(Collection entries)
Segment Open

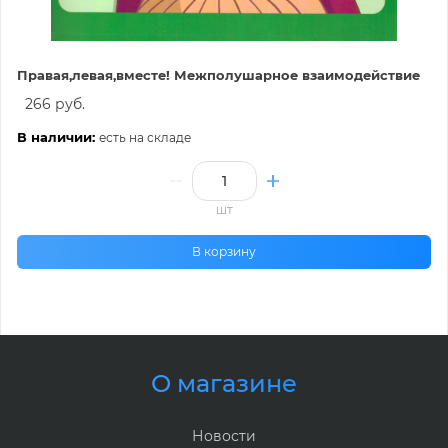
Правая,левая,вместе! Межполушарное взаимодействие
266 руб.
В наличии:
есть на складе
шт
В корзину
О магазине
Новости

Segment Closed

#### Requirement
Before printing anything, remove the pictures; then print all the records exactly.

#### Task solution
Правая,левая,вместе! Межполушарное взаимодействие
266 руб.
В наличии:
есть на складе
шт
В корзину
О магазине
Новости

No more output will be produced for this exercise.